**Exercise objective**
Output the entries exactly as they appear. Pictures should not be included.

**Records provided**
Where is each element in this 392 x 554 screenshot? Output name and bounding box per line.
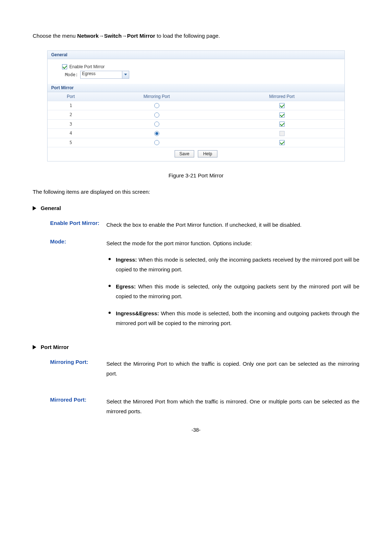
mode-option-egress: Egress: When this mode is selected, only…: [106, 282, 359, 301]
def-body-mirrored-port: Select the Mirrored Port from which the …: [106, 397, 359, 416]
bullet-icon: [109, 258, 111, 260]
table-row: 3: [48, 120, 344, 129]
mirroring-port-cell: [94, 138, 219, 147]
col-header-mirrored: Mirrored Port: [219, 92, 344, 101]
mirrored-port-cell: [219, 129, 344, 138]
figure-caption: Figure 3-21 Port Mirror: [33, 172, 359, 178]
mirroring-port-radio[interactable]: [154, 140, 159, 145]
col-header-mirroring: Mirroring Port: [94, 92, 219, 101]
def-label-enable: Enable Port Mirror:: [50, 220, 106, 230]
table-row: 2: [48, 110, 344, 120]
both-bold: Ingress&Egress:: [116, 310, 159, 316]
config-panel-figure: General Enable Port Mirror Mode: Egress …: [47, 50, 345, 162]
save-button[interactable]: Save: [175, 150, 194, 157]
mirrored-port-cell: [219, 110, 344, 119]
mirroring-port-cell: [94, 101, 219, 110]
mirrored-port-checkbox[interactable]: [279, 140, 285, 145]
ingress-text: When this mode is selected, only the inc…: [116, 257, 359, 272]
table-row: 1: [48, 101, 344, 111]
mirroring-port-cell: [94, 120, 219, 129]
mode-label: Mode:: [62, 72, 78, 77]
config-panel: General Enable Port Mirror Mode: Egress …: [47, 50, 345, 162]
section-general-title: General: [41, 205, 61, 211]
mirroring-port-radio[interactable]: [154, 122, 159, 127]
mode-option-both: Ingress&Egress: When this mode is select…: [106, 308, 359, 328]
enable-port-mirror-checkbox[interactable]: [62, 64, 67, 69]
mirrored-port-checkbox: [279, 131, 285, 136]
def-body-mode: Select the mode for the port mirror func…: [106, 238, 359, 335]
mirrored-port-cell: [219, 101, 344, 110]
help-button[interactable]: Help: [198, 150, 217, 157]
table-header-row: Port Mirroring Port Mirrored Port: [48, 92, 344, 101]
port-cell: 4: [48, 129, 94, 138]
egress-text: When this mode is selected, only the out…: [116, 283, 359, 299]
page-number: -38-: [33, 427, 359, 433]
chevron-down-icon: [124, 74, 127, 75]
mirroring-port-radio[interactable]: [154, 112, 159, 118]
def-label-mirroring-port: Mirroring Port:: [50, 359, 106, 378]
port-cell: 2: [48, 110, 94, 119]
general-panel-header: General: [48, 51, 344, 59]
section-port-mirror: Port Mirror: [33, 344, 359, 350]
intro-suffix: to load the following page.: [155, 33, 220, 39]
section-port-mirror-title: Port Mirror: [41, 344, 69, 350]
intro-prefix: Choose the menu: [33, 33, 77, 39]
port-mirror-table: Port Mirroring Port Mirrored Port 12345: [48, 92, 344, 148]
bullet-icon: [109, 312, 111, 314]
mirroring-port-cell: [94, 129, 219, 138]
mirrored-port-cell: [219, 138, 344, 147]
mode-desc: Select the mode for the port mirror func…: [106, 240, 252, 246]
arrow-right-icon: [33, 345, 36, 349]
table-row: 4: [48, 129, 344, 138]
table-row: 5: [48, 138, 344, 148]
def-label-mirrored-port: Mirrored Port:: [50, 397, 106, 416]
mirrored-port-checkbox[interactable]: [279, 122, 285, 127]
egress-bold: Egress:: [116, 283, 136, 290]
port-cell: 5: [48, 138, 94, 147]
mirroring-port-cell: [94, 110, 219, 119]
def-label-mode: Mode:: [50, 238, 106, 335]
enable-port-mirror-label: Enable Port Mirror: [69, 64, 105, 69]
port-cell: 3: [48, 120, 94, 128]
section-general: General: [33, 205, 359, 211]
def-body-enable: Check the box to enable the Port Mirror …: [106, 220, 359, 230]
mirroring-port-radio[interactable]: [154, 131, 159, 136]
mode-select[interactable]: Egress: [80, 71, 122, 79]
ingress-bold: Ingress:: [116, 257, 137, 263]
mirroring-port-radio[interactable]: [154, 103, 159, 108]
mode-dropdown-button[interactable]: [122, 71, 129, 79]
mirrored-port-checkbox[interactable]: [279, 112, 285, 118]
mirrored-port-checkbox[interactable]: [279, 103, 285, 108]
port-cell: 1: [48, 101, 94, 110]
def-body-mirroring-port: Select the Mirroring Port to which the t…: [106, 359, 359, 378]
items-intro: The following items are displayed on thi…: [33, 189, 359, 195]
arrow-right-icon: [33, 206, 36, 210]
col-header-port: Port: [48, 92, 94, 101]
menu-path-instruction: Choose the menu Network→Switch→Port Mirr…: [33, 32, 359, 40]
mode-option-ingress: Ingress: When this mode is selected, onl…: [106, 255, 359, 274]
mirrored-port-cell: [219, 120, 344, 129]
bullet-icon: [109, 285, 111, 287]
intro-path: Network→Switch→Port Mirror: [77, 33, 155, 39]
port-mirror-panel-header: Port Mirror: [48, 84, 344, 92]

**Reply to the exercise**
Where is each element in this 392 x 554 screenshot? Output name and bounding box per line.
mode-option-egress: Egress: When this mode is selected, only…: [106, 282, 359, 301]
def-body-mirrored-port: Select the Mirrored Port from which the …: [106, 397, 359, 416]
bullet-icon: [109, 258, 111, 260]
table-row: 3: [48, 120, 344, 129]
mirroring-port-cell: [94, 138, 219, 147]
col-header-mirrored: Mirrored Port: [219, 92, 344, 101]
mirrored-port-cell: [219, 129, 344, 138]
figure-caption: Figure 3-21 Port Mirror: [33, 172, 359, 178]
mirroring-port-radio[interactable]: [154, 140, 159, 145]
col-header-mirroring: Mirroring Port: [94, 92, 219, 101]
def-label-enable: Enable Port Mirror:: [50, 220, 106, 230]
table-row: 2: [48, 110, 344, 120]
both-bold: Ingress&Egress:: [116, 310, 159, 316]
config-panel-figure: General Enable Port Mirror Mode: Egress …: [47, 50, 345, 162]
save-button[interactable]: Save: [175, 150, 194, 157]
mirrored-port-cell: [219, 110, 344, 119]
mirroring-port-cell: [94, 101, 219, 110]
mirrored-port-checkbox[interactable]: [279, 140, 285, 145]
ingress-text: When this mode is selected, only the inc…: [116, 257, 359, 272]
table-row: 1: [48, 101, 344, 111]
mirroring-port-cell: [94, 120, 219, 129]
mode-label: Mode:: [62, 72, 78, 77]
config-panel: General Enable Port Mirror Mode: Egress …: [47, 50, 345, 162]
section-general-title: General: [41, 205, 61, 211]
mirroring-port-radio[interactable]: [154, 122, 159, 127]
mode-option-both: Ingress&Egress: When this mode is select…: [106, 308, 359, 328]
enable-port-mirror-checkbox[interactable]: [62, 64, 67, 69]
mirrored-port-checkbox: [279, 131, 285, 136]
def-body-mode: Select the mode for the port mirror func…: [106, 238, 359, 335]
mirrored-port-cell: [219, 101, 344, 110]
help-button[interactable]: Help: [198, 150, 217, 157]
table-header-row: Port Mirroring Port Mirrored Port: [48, 92, 344, 101]
port-cell: 4: [48, 129, 94, 138]
egress-text: When this mode is selected, only the out…: [116, 283, 359, 299]
page-number: -38-: [33, 427, 359, 433]
chevron-down-icon: [124, 74, 127, 75]
mirroring-port-radio[interactable]: [154, 112, 159, 118]
def-label-mirroring-port: Mirroring Port:: [50, 359, 106, 378]
port-cell: 2: [48, 110, 94, 119]
general-panel-header: General: [48, 51, 344, 59]
section-port-mirror: Port Mirror: [33, 344, 359, 350]
intro-suffix: to load the following page.: [155, 33, 220, 39]
section-port-mirror-title: Port Mirror: [41, 344, 69, 350]
intro-prefix: Choose the menu: [33, 33, 77, 39]
port-mirror-table: Port Mirroring Port Mirrored Port 12345: [48, 92, 344, 148]
bullet-icon: [109, 312, 111, 314]
mirroring-port-cell: [94, 129, 219, 138]
mirrored-port-cell: [219, 138, 344, 147]
mode-desc: Select the mode for the port mirror func…: [106, 240, 252, 246]
arrow-right-icon: [33, 345, 36, 349]
table-row: 4: [48, 129, 344, 138]
table-row: 5: [48, 138, 344, 148]
def-label-mirrored-port: Mirrored Port:: [50, 397, 106, 416]
mirrored-port-checkbox[interactable]: [279, 122, 285, 127]
egress-bold: Egress:: [116, 283, 136, 290]
port-cell: 5: [48, 138, 94, 147]
mirroring-port-cell: [94, 110, 219, 119]
def-label-mode: Mode:: [50, 238, 106, 335]
enable-port-mirror-label: Enable Port Mirror: [69, 64, 105, 69]
port-cell: 3: [48, 120, 94, 128]
section-general: General: [33, 205, 359, 211]
def-body-enable: Check the box to enable the Port Mirror …: [106, 220, 359, 230]
mirroring-port-radio[interactable]: [154, 131, 159, 136]
mode-select[interactable]: Egress: [80, 71, 122, 79]
ingress-bold: Ingress:: [116, 257, 137, 263]
mirroring-port-radio[interactable]: [154, 103, 159, 108]
mode-dropdown-button[interactable]: [122, 71, 129, 79]
mirrored-port-checkbox[interactable]: [279, 112, 285, 118]
mirrored-port-checkbox[interactable]: [279, 103, 285, 108]
port-cell: 1: [48, 101, 94, 110]
def-body-mirroring-port: Select the Mirroring Port to which the t…: [106, 359, 359, 378]
items-intro: The following items are displayed on thi…: [33, 189, 359, 195]
arrow-right-icon: [33, 206, 36, 210]
col-header-port: Port: [48, 92, 94, 101]
menu-path-instruction: Choose the menu Network→Switch→Port Mirr…: [33, 32, 359, 40]
mode-option-ingress: Ingress: When this mode is selected, onl…: [106, 255, 359, 274]
mirrored-port-cell: [219, 120, 344, 129]
bullet-icon: [109, 285, 111, 287]
intro-path: Network→Switch→Port Mirror: [77, 33, 155, 39]
port-mirror-panel-header: Port Mirror: [48, 84, 344, 92]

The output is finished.